The rationale of the molecular clock hypothesis, that evolutionary rates are constant, was shown to be invalid in the majority of examined cases; the clock does not tick regularly. The heterogeneity of substitution rates among different lineages in a phylogenetic tree explains this irregularity (Britten, 1986) and is a result of species-specific factors such as generation time, metabolic rate, effective population size and mutation rates (see Rutschmann, 2006). The extent of influence of some such factors, however, remains in dispute (e.g. Whittle and Johnston, 2003).
Rutschmann (2006) classified the most commonly employed methods for estimating divergence times into three categories depending on how they handle rate heterogeneity, namely (1) assuming a global substitution rate (standard molecular clock); (2) correcting for rate heterogeneity (e.g. by deleting branches or incorporating several rates categories before the dating procedure), and (3) incorporating rate heterogeneity (i.e. integrating rate heterogeneity into the dating procedure using rate change models; relaxed molecular clock). The four most commonly used methods in the literature all fall into the third category; these are non-parametric rate smoothing (NPRS; Sanderson, 1997), penalized likelihood (PL; Sanderson, 2002), the Bayesian method implemented in the Multidivtime package (Thorne et al., 1998) and Bayesian evolutionary analysis by sampling trees (BEAST; Drummond and Rambaut, 2007). The first three of these methods assume rate changes between ancestral and descendant lineages are autocorrelated, i.e. that substitution rates in descendant lineages are to an extent inherited from ancestral lineages; these methods differ in the way that rate autocorrelation is handled. BEAST does not assume rate autocorrelation; instead, it samples rates from a distribution. Additional flexibility is found in BEAST in its optional tree topology requirement that can incorporate phylogenetic uncertainty, and the possibility of assigning distributions to the calibration process a priori (see below). More details on these methods and several others are available elsewhere (Rutschmann, 2006, and references therein).

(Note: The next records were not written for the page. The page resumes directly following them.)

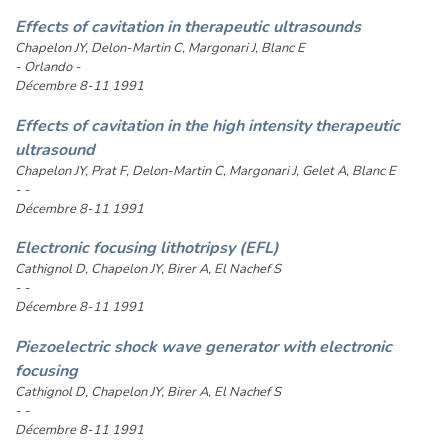
Effects of cavitation in therapeutic ultrasounds
Chapelon JY, Delon-Martin C, Margonari J, Blanc E
- Orlando -
Décembre 8-11 1991
Effects of cavitation in the high intensity therapeutic
ultrasound
Chapelon JY, Prat F, Delon-Martin C, Margonari J, Gelet A, Blanc E
- -
Décembre 8-11 1991
Electronic focusing lithotripsy (EFL)
Cathignol D, Chapelon JY, Birer A, El Nachef S
- -
Décembre 8-11 1991
Piezoelectric shock wave generator with electronic
focusing
Cathignol D, Chapelon JY, Birer A, El Nachef S
- -
Décembre 8-11 1991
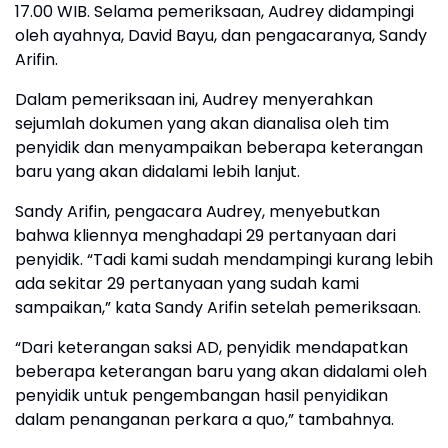
17.00 WIB. Selama pemeriksaan, Audrey didampingi
oleh ayahnya, David Bayu, dan pengacaranya, Sandy
Arifin.
Dalam pemeriksaan ini, Audrey menyerahkan
sejumlah dokumen yang akan dianalisa oleh tim
penyidik dan menyampaikan beberapa keterangan
baru yang akan didalami lebih lanjut.
Sandy Arifin, pengacara Audrey, menyebutkan
bahwa kliennya menghadapi 29 pertanyaan dari
penyidik. “Tadi kami sudah mendampingi kurang lebih
ada sekitar 29 pertanyaan yang sudah kami
sampaikan,” kata Sandy Arifin setelah pemeriksaan.
“Dari keterangan saksi AD, penyidik mendapatkan
beberapa keterangan baru yang akan didalami oleh
penyidik untuk pengembangan hasil penyidikan
dalam penanganan perkara a quo,” tambahnya.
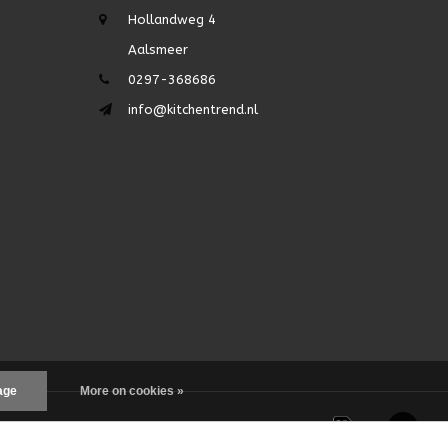
Hollandweg 4
Aalsmeer
0297-368686
info@kitchentrend.nl
age
More on cookies »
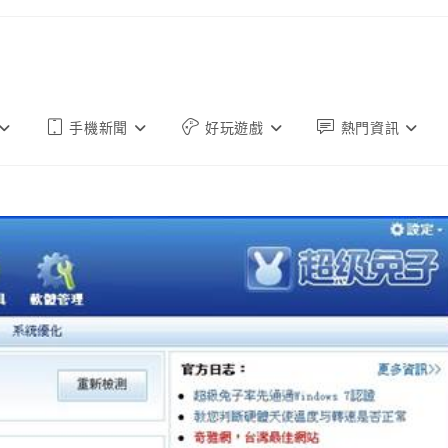
手機新聞
好玩遊戲
熱門資訊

Two main topics have fuelled the controversy associated with molecular clocks: these are how to handle rate heterogeneity and calibration. At its outset, the field of molecular dating was focused on circumvention of rate heterogeneity among lineages. Meanwhile calibration, the process by which relative time is transformed into absolute age (e.g. million of years) using information independent of the phylogenetic tree and its underlying data, was somewhat trivialized. This situation has changed in recent years and many studies have now addressed the numerous difficulties associated with calibration. This paper is focused on molecular clock calibration (particularly based on palaeontological data), the potential problems and source of error associated with it, and the various methods proposed to incorporate these uncertainties in molecular estimates of divergence times.
Information used to calibrate a phylogenetic tree is obtained from three principal sources: (1) geological events; (2) estimates from independent molecular dating studies; and (3) the fossil record. Information from palaeoclimatic data has also been used to calibrate trees (e.g. Baldwin and Sanderson, 1998), but its use is limited and will not be discussed further here. The fossil record is the most commonly employed source of information to calibrate phylogenetic trees and will receive most attention here.

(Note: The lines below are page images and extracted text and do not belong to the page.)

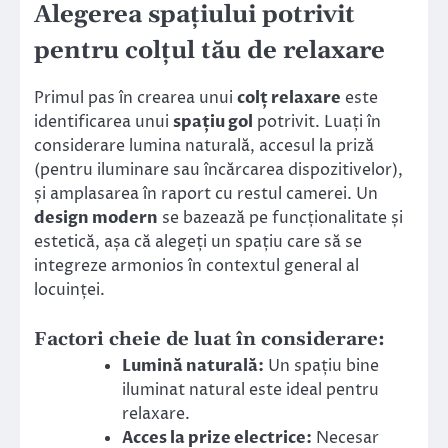
Alegerea spațiului potrivit
pentru colțul tău de relaxare
Primul pas în crearea unui
colț relaxare
este
identificarea unui
spațiu gol
potrivit. Luați în
considerare lumina naturală, accesul la priză
(pentru iluminare sau încărcarea dispozitivelor),
și amplasarea în raport cu restul camerei. Un
design modern
se bazează pe funcționalitate și
estetică, așa că alegeți un spațiu care să se
integreze armonios în contextul general al
locuinței.
Factori cheie de luat în considerare:
Lumină naturală:
Un spațiu bine
iluminat natural este ideal pentru
relaxare.
Acces la prize electrice:
Necesar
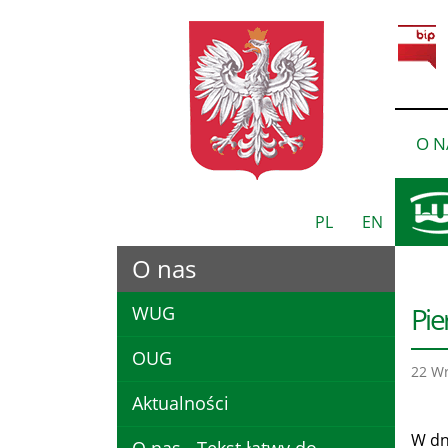
O N
PL
EN
O nas
Pie
WUG
OUG
22 Wr
Aktualności
W dn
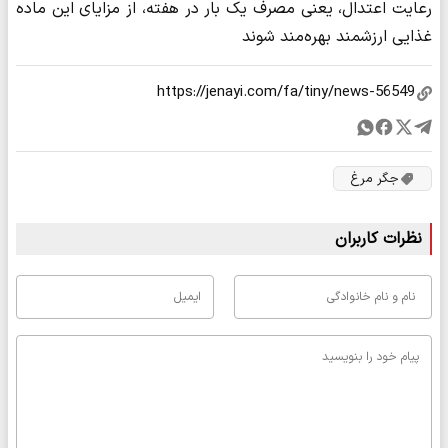
رعایت اعتدال، یعنی مصرف یک بار در هفته، از مزایای این ماده
غذایی ارزشمند بهره‌مند شوند
جگر مرغ
نظرات کاربران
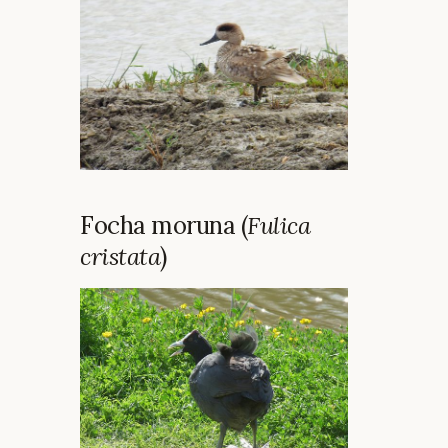
Focha moruna (
Fulica
cristata
)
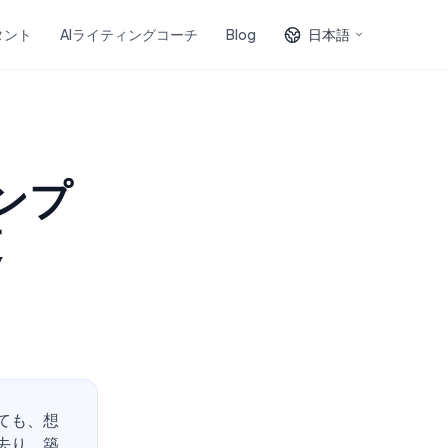
タント
AIライティングコーチ
Blog
日本語
ンプ
文
ても、想
去り、築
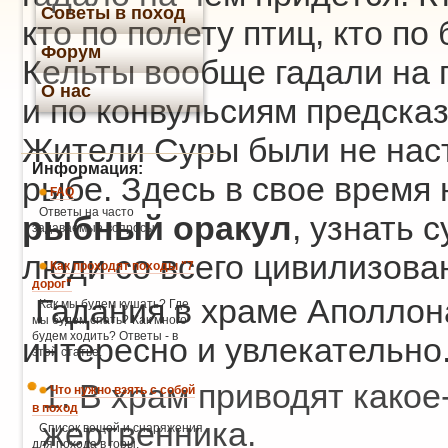
Советы в поход
кто по полету птиц, кто п
Форум
Кельты вообще гадали на п
О нас
и по конвульсиям предска
Жители Суры были не наст
Информация:
рыбе. Здесь в свое время
FAQ
Ответы на часто
рыбный оракул
, узнать 
задаваемые вопросы
люди со всего цивилизова
Как проходят походы "7
дорог"
Гадания в храме Аполлон
Как мы будем кушать? Где
мы будем спать? Как много
будем ходить? Ответы - в
интересно и увлекательно
этой статье.
1. В храм приводят како
Что нужно взять с собой
в поход
жертвенника.
Список вещей и снаряжения
для похода в горы.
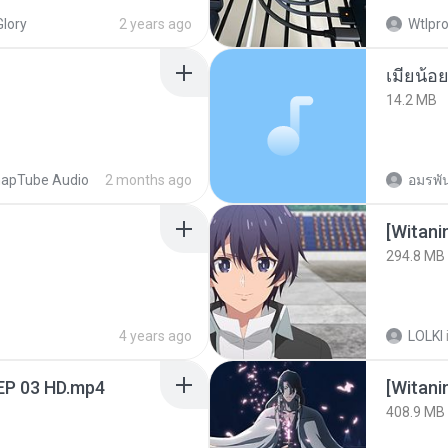
Glory
2 years ago
Wtlpro
14.2 MB
apTube Audio
2 months ago
อมรพัน
294.8 MB
4 years ago
LOLKI
EP 03 HD.mp4
[Witan
408.9 MB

Plate tectonics, the formation of oceanic islands of volcanic origin and the rise of mountain chains are examples of geological events that can be used to calibrate phylogenetic trees. The assignation of such calibration points to a given node assumes that the divergence at this node is the result of this new geographical barrier, through either vicariance (e.g. continental split) or dispersal (e.g. oceanic islands) events. This type of calibration must be used with care in studies examining biogeographical patterns to avoid circular reasoning. Despite appearing less prone to imprecision than the use of the fossil record, geological events have their own suite of potential and often intractable problems. The timings of continental splits are often reported as unique values, but the actual separation of two continental plates occurred over millions of years (and is a continuous process). Furthermore, as two land masses drift apart, biological exchanges between them are likely to continue for several million years depending on the dispersal abilities of the organisms involved. These two points render the use of continental splits as calibration points a choice rather difficult to justify. Similar problems can be attributed to the rise of mountain chains; these phenomena take place over a long period of time (several tens of millions of years in the case of the Andes; e.g. Garzione et al., 2008) and exchanges between each side of a new geographical barrier will continue for some time.

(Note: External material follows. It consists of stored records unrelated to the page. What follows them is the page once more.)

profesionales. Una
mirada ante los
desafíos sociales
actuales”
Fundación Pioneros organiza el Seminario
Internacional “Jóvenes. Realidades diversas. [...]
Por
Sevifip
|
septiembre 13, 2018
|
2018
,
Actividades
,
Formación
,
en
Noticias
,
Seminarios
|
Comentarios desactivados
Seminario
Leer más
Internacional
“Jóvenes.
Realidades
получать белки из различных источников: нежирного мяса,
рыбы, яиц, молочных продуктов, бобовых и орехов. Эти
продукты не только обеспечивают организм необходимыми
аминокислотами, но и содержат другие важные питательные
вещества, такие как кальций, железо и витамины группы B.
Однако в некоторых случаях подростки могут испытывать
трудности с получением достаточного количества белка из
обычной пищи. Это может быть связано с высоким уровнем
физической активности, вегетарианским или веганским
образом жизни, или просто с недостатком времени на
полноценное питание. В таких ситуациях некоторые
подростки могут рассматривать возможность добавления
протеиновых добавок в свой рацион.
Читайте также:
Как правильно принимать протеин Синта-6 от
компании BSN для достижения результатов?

Species endemic to oceanic islands of volcanic origin and therefore of known age can be used to apply a maximum age constraint on the divergence between the endemic species and their closest continental relatives. This approach accounts for the likelihood that the ancestor of the island endemic species arrived at an unspecified time after the formation of the oceanic island. Present-day oceanic islands, however, might only be the most recent element of a series of oceanic island formation over time in a particular region (Heads, 2005), which would invalidate their use as reliable calibration constraints. For example, molecular dating of Galapagos endemic iguanas shows that their dispersal to the archipelago pre-dates the age of the current islands (Rassmann, 1997). Submerged islands found in the vicinity of the present day islands suggest that the Galapagos archipelago is in fact much older (10–15 Mya to 80–90 Mya) than the extant islands (Hickman and Lipps, 1985; Christie et al., 1992). A similar situation is observed in Hawaii, leading some to describe evolutionary history on this archipelago as on a ‘volcanic conveyer belt’. Calibration based on species endemism to volcanic islands can be difficult to justify and caution is advised.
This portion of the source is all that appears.